Our granddaughter has been living on tenterhooks of nervous hope and anticipation ever since she submitted her early applications for university. She used her Grade 11 academic average, just a tad under 85, in the hopes that her applications would bear fruit. She had spent the entire summer before diligently searching out the information she needed to determine which of Canada's universities would best serve her academic, and eventually, professional needs.
No detail was too insignificant for her to consider in her passionate determination to pursue studies that would follow through to her pursuit of a law career. Although she is a very hard worker, consumed with doing the best her grey matter would allow in presenting class-assigned materials to gain her recognition as a potential scholar with well defined plans for her future, she always bemoaned the fact that her intimate girlfriends were cleverer than she, able effortlessly to gain high marks that somehow always seemed to escapee her. She wanted her grade point average to be in the mid-90s, at the very least.
Her friends, she always told me, are brilliant, whereas she is a plodder. A plodder, I remind her, with brains, determination and high aspirations, a plodder meant to study law, with an orderly cranium accepting of incremental details. As long as she was prepared to apply herself and work hard to attain her goal, it would never elude her.
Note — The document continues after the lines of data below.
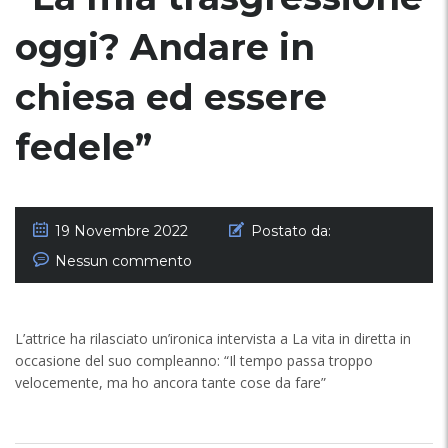
oggi? Andare in
chiesa ed essere
fedele”
19 Novembre 2022
Postato da:
Nessun commento
L’attrice ha rilasciato un’ironica intervista a La vita in diretta in
occasione del suo compleanno: “Il tempo passa troppo
velocemente, ma ho ancora tante cose da fare”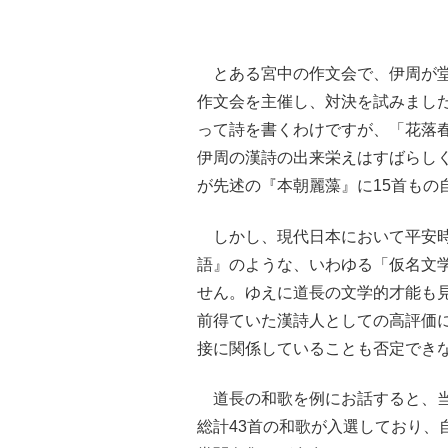
とある宮中の作文会で、伊周が堂
作文会を主催し、対決を試みまし
って詩を書くわけですが、「花落
伊周の漢詩の出来栄えはすばらし
が先述の『本朝麗藻』に15首もの
しかし、現代日本において平安時
語』のような、いわゆる「仮名文
せん。ゆえに道長の文学的才能も
前得ていた漢詩人としての高評価
接に関係していることも否定でき
道長の和歌を例にお話すると、当
総計43首の和歌が入選しており、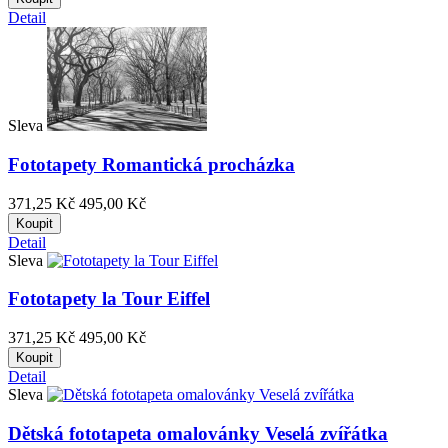
Detail
Sleva
Fototapety Romantická procházka
371,25 Kč
495,00 Kč
Koupit
Detail
Sleva
Fototapety la Tour Eiffel
371,25 Kč
495,00 Kč
Koupit
Detail
Sleva
Dětská fototapeta omalovánky Veselá zvířátka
Her first acceptance came a month following the original applications, from Dalhousie; it was an acceptance from a university with an excellent reputation and a highly-regarded law faculty. She was holding out for her first two choices, University of Toronto or York University. Despite her uncles telling her she could go anywhere her first year, then transfer to either of her first choices, she was desperately committed in her mind to an initial attendance at her first-choices, then continuing her academic career there, and nowhere else.
Yesterday came her acceptance from York University and she is in Heaven over it. The only thing that could possibly surpass her euphoria over that acceptance would be one from University of Toronto where she would like to obtain her undergraduate degree then go on to focus on the study of law.